Pound’s Brexit tumble makes wine cheaper for international buyers

Jonathan Ray

As sterling tumbled on June 24, following the UK’s vote to leave the EU, anything priced in pounds suddenly became much cheaper for international buyers — and wine was no exception. (It is traded in pounds even though it is mostly produced in France.)

Jamie Graham of merchants Brunswick Fine Wines & Spirits reports that callers on that morning from Asia and the US were desperately keen to buy wine and even offered to pay up front to take advantage of the plummeting UK currency.
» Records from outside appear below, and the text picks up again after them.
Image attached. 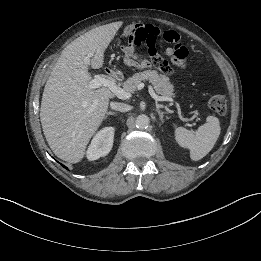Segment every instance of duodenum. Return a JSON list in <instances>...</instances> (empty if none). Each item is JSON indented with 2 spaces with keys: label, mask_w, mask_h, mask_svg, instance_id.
<instances>
[{
  "label": "duodenum",
  "mask_w": 261,
  "mask_h": 261,
  "mask_svg": "<svg viewBox=\"0 0 261 261\" xmlns=\"http://www.w3.org/2000/svg\"><path fill=\"white\" fill-rule=\"evenodd\" d=\"M108 74H109L110 76H113V77H115V76H116V74H115V73H113L112 71H108Z\"/></svg>",
  "instance_id": "410a0bca"
}]
</instances>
Buyers using effectively enjoyed a 12 per cent discount and those using dollars 15 per cent.

“This high demand for fine wines and spirits continued throughout the summer and for the next few weeks beyond,” says Mr Graham. “The initial jump has now died away noticeably, although we are still seeing some interest across all sectors, especially at the very top end.”

Of course, a cheap pound is not good news for UK companies trying to buy abroad. “Sterling fell through the floor after Brexit,” says Mr Graham. “But since it has partially recovered against the euro, it means it’s easier for UK merchants to restock. In addition, sterling remains weak against the and so wine lovers in the US and in Hong Kong, whose dollar is pegged to that of the US, can still find relative value in the UK if they’re canny.” Mr Graham has visited Hong Kong since the referendum to meet wealthy potential customers.

Amanda Skinner, director of wine merchant Private Cellar, reports strong sales abroad. “After demand from the Far East came to a stuttering halt in mid-2011, there was a lot of overpriced stock out there,” she says. “It has taken some time to sell through the system. Clearly by June 2016, that stock was sold and they were ready to restock.”

The mid-2011 fall came after a decade of Asian-led demand. The Liv-ex index of 100 fine wines rose 265 per cent between December 2003 and its peak in June 2011, when the release of a poor Bordeaux vintage and Chinese monetary tightening took effect. China’s crackdown launched in late 2012 on corrupt “gifting”, which often involved expensive bottles of wine, kept the index subdued.

Private Cellar says its overseas trade sales remain strong. With demand not just for first growths but across the board — mid-range Bordeaux, Burgundy, Rhône and Italy — Ms Skinner thinks that it is bona fide drinkers and not just investors who are buying.

As in other industries, from food to watches, manufacturers will reset prices to match sterling’s new level, says Joss Fowler of merchants Renaissance Vintners. “We’re more currency traders than wine merchants now,” he says. “One could argue that the fine wine market has been in the doldrums for a few years and that this is the beginning of a recovery. This may well be the case but the past few months have been about currency and not much else.”

Source: Sotheby's

This becomes more significant over the next few months as new wines are released — 2015 Burgundy in January next year and 2016 Bordeaux in April — and sterling nurses a loss of 10 per cent from its pre-referendum price.

Both wines seem strong, reports Tom Cave of Berry Bros & Rudd. "Red Burgundy in particular is being talked about as one of those once-a-decade superstar years for which true Burgundy lovers will pay plenty. Although early reports suggest prices will be high . . . in a vintage as fine as this, wines from all levels will be delicious."

Mr Fowler suggests that these Burgundy and Bordeaux sales are important to watch. "If the quality is there and it sells [to consumers], then it can give the market a kick-start," he says. "If it doesn't sell, though, then it can put us back in said doldrums."

Toby Herbertson, fine wine buyer at merchants Goedhuis & Co, agrees. For him, the 2016 Bordeaux en primeur (wine futures) campaign will be the bellwether. "Bordeaux takes up the majority of the market . . . and a bad en primeur campaign can really put the mockers on things."

It is not a scene of total despair for wine merchants. According to Jamie Graham of Brunswick, a case of 12 bottles of 2005 Chateau Lafite Rothschild that was selling in January 2016 for about £3,600 is now worth around £4,650, while a case of 1996 Chateau Mouton Rothschild that was £5,800 in January is now £8,800.

Mr Herbertson is divided between fear and hope. "Long term, who knows what's going to happen, especially if in a post-Brexit world we find trade tariffs imposed?

"But we shouldn't be too alarmed. Sterling is going up and there's still a reasonable amount of stock."